-- What is expected --
With pictures omitted, transcribe exactly the lines from the one containing "bien. Cette autorisation est obligatoire" to the end of the records below.

Dataset entries:
▽
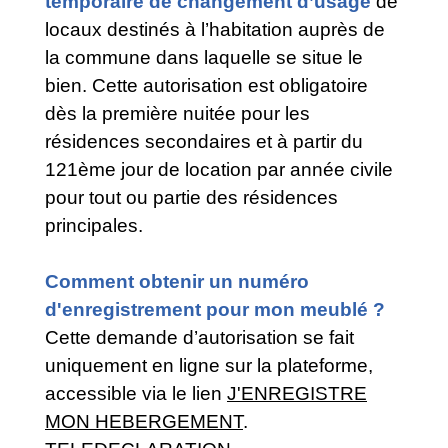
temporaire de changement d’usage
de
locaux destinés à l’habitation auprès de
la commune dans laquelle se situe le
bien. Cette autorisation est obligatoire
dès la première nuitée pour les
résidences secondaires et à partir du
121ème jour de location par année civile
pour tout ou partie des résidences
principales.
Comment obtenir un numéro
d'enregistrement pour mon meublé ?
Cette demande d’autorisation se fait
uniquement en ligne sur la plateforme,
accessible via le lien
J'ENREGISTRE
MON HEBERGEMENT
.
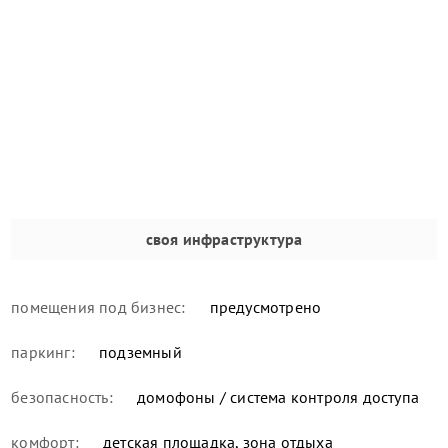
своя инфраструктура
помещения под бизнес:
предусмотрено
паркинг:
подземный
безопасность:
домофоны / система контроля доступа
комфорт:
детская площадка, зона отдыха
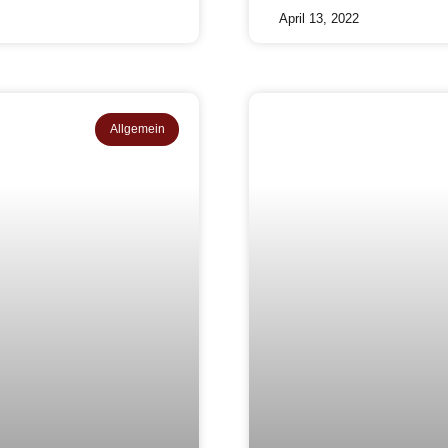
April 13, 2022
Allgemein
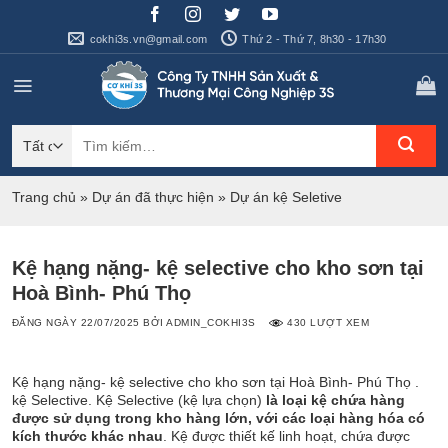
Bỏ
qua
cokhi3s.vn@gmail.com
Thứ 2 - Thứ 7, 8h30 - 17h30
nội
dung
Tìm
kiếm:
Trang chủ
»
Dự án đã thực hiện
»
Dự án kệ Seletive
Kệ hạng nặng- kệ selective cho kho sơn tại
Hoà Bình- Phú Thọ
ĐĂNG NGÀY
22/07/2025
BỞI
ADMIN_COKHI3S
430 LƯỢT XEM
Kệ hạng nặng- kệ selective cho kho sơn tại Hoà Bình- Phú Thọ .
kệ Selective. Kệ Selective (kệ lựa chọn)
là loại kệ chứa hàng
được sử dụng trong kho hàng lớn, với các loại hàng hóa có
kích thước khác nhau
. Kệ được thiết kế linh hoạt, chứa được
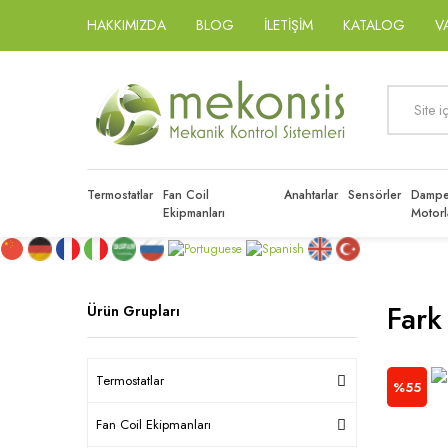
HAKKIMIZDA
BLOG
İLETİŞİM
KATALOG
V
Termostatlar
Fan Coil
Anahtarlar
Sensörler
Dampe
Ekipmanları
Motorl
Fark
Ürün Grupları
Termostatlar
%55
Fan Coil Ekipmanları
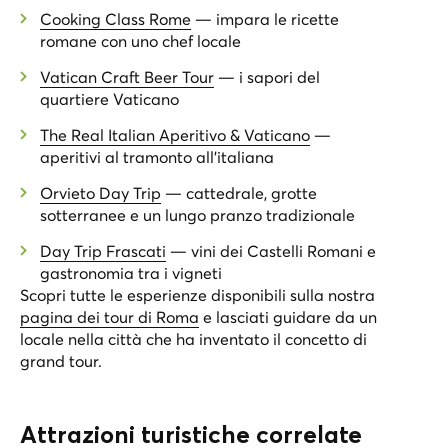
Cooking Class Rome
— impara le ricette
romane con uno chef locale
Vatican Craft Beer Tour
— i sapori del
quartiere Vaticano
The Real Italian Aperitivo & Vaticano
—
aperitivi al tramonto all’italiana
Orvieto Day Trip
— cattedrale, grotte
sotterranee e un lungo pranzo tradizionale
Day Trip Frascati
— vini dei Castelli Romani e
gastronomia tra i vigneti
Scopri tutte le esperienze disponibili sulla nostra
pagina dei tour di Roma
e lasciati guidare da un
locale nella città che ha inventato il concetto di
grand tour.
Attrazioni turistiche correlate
△
-- Answer to this task --
bien. Cette autorisation est obligatoire
dès la première nuitée pour les
résidences secondaires et à partir du
121ème jour de location par année civile
pour tout ou partie des résidences
principales.
Comment obtenir un numéro
d'enregistrement pour mon meublé ?
Cette demande d’autorisation se fait
uniquement en ligne sur la plateforme,
accessible via le lien
J'ENREGISTRE
MON HEBERGEMENT
.
своя инфраструктура
помещения под бизнес:
предусмотрено
паркинг:
подземный
безопасность:
домофоны / система контроля доступа
комфорт:
детская площадка, зона отдыха
April 13, 2022
Allgemein
Bỏ
qua
cokhi3s.vn@gmail.com
Thứ 2 - Thứ 7, 8h30 - 17h30
nội
dung
Tìm
kiếm:
Trang chủ
»
Dự án đã thực hiện
»
Dự án kệ Seletive
Kệ hạng nặng- kệ selective cho kho sơn tại
Hoà Bình- Phú Thọ
ĐĂNG NGÀY
22/07/2025
BỞI
ADMIN_COKHI3S
430 LƯỢT XEM
Kệ hạng nặng- kệ selective cho kho sơn tại Hoà Bình- Phú Thọ .
kệ Selective. Kệ Selective (kệ lựa chọn)
là loại kệ chứa hàng
được sử dụng trong kho hàng lớn, với các loại hàng hóa có
kích thước khác nhau
. Kệ được thiết kế linh hoạt, chứa được
HAKKIMIZDA
BLOG
İLETİŞİM
KATALOG
V
Termostatlar
Fan Coil
Anahtarlar
Sensörler
Dampe
Ekipmanları
Motorl
Fark
Ürün Grupları
Termostatlar
%55
Fan Coil Ekipmanları
Cooking Class Rome
— impara le ricette
romane con uno chef locale
Vatican Craft Beer Tour
— i sapori del
quartiere Vaticano
The Real Italian Aperitivo & Vaticano
—
aperitivi al tramonto all’italiana
Orvieto Day Trip
— cattedrale, grotte
sotterranee e un lungo pranzo tradizionale
Day Trip Frascati
— vini dei Castelli Romani e
gastronomia tra i vigneti
Scopri tutte le esperienze disponibili sulla nostra
pagina dei tour di Roma
e lasciati guidare da un
locale nella città che ha inventato il concetto di
grand tour.
Attrazioni turistiche correlate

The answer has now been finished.